# MA EMT-B Written Exam



## TbArbie (Feb 2, 2012)

aggrevated i failed my EMT-B MA written exam by a point!!! help!!!


----------



## Tigger (Feb 2, 2012)

You're going to have to be a bit more specific than that if you want some substantive help. If I recall correctly the test gives you a breakdown on how you did in each section? Which sections do you need work on? Where you adequately rested and fed for the test? 
Just yelling "help I failed!!!!" isn't going to get you anywhere.


----------



## TbArbie (Feb 2, 2012)

It was the special operations and trauma I had a lot of burn questions. Oh yes I was


----------



## Tigger (Feb 2, 2012)

TbArbie said:


> It was the special operations and trauma I had a lot of burn questions. Oh yes I was



Most people (according to my proctor) struggle with the operations section. As for trauma, that should be one of the easier ones really, a lot of trauma care at the BLS level is just common sense. Go back and reread those sections in your book, get people to quiz you, take practice tests, whatever it takes. No one has a better idea of how you learn than well, you.

Also, if you were borderline on other sections, review those too to make sure you give yourself the best possible chance of getting a high score. It's not a hard test really, you want to excel at, not just pass it.


----------



## bstone (Feb 3, 2012)

Make sure you take the NREMT-B exam.

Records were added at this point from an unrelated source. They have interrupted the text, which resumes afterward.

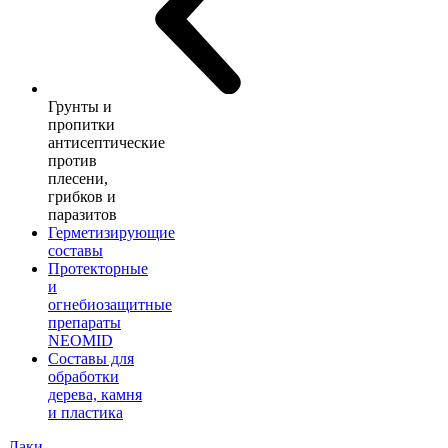
Грунты и
пропитки
антисептические
против
плесени,
грибков и
паразитов
Герметизирующие
составы
Протекторные
и
огнебиозащитные
препараты
NEOMID
Составы для
обработки
дерева, камня
и пластика
Лаки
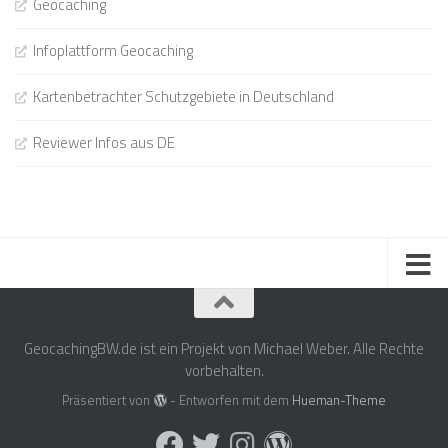
Geocaching
Infoplattform Geocaching
Kartenbetrachter Schutzgebiete in Deutschland
Reviewer Infos aus DE
GeocachingBW.de ist ein Projekt von Michael Weber. Alle Rechte
vorbehalten.
Präsentiert von
- Entworfen mit dem
Hueman-Theme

If you ever want to move out of MA and continue to be an EMT-B you'll more likely than not need to be certified by the NREMT. Do it now while the info is fresh on your mind.


----------



## SliceOfLife (Feb 3, 2012)

You can take it three times right?  There is only a small pool of questions so you are bound to see most of those again when you retest.  I have never known anyone who has failed all three times.


----------



## TbArbie (Feb 3, 2012)

Thanks all...I think I was just so nervous, but atleast this time I know what I'm walking into! Major hugs to all of you for the advice


----------



## Tigger (Feb 3, 2012)

bstone said:


> Make sure you take the NREMT-B exam. If you ever want to move out of MA and continue to be an EMT-B you'll more likely than not need to be certified by the NREMT. Do it now while the info is fresh on your mind.

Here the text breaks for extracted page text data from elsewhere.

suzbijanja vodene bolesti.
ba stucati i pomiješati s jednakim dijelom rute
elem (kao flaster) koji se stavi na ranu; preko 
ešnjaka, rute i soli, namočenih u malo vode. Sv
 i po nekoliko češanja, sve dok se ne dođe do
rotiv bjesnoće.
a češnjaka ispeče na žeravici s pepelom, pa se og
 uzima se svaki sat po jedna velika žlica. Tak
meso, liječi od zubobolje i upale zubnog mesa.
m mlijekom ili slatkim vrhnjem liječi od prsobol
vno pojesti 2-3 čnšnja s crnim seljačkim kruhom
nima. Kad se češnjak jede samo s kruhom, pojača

This is very sound advice. The tests are quite similar and you never know when you might end up living outside this great commonwealth.


----------



## rwik123 (Feb 3, 2012)

bstone said:


> Make sure you take the NREMT-B exam. If you ever want to move out of MA and continue to be an EMT-B you'll more likely than not need to be certified by the NREMT. Do it now while the info is fresh on your mind.



Do this. I kicked myself for not taking the nremt. Dealing with tons of BS between two certification groups is frustrating.


----------



## TbArbie (Feb 3, 2012)

well thank you i really appreciate it


----------



## TbArbie (Feb 3, 2012)

bstone said:


> Make sure you take the NREMT-B exam. If you ever want to move out of MA and continue to be an EMT-B you'll more likely than not need to be certified by the NREMT. Do it now while the info is fresh on your mind.



thank you, im again nervous ughhh but i know what im walking into! i think i need a hot shower n bed tonight!


----------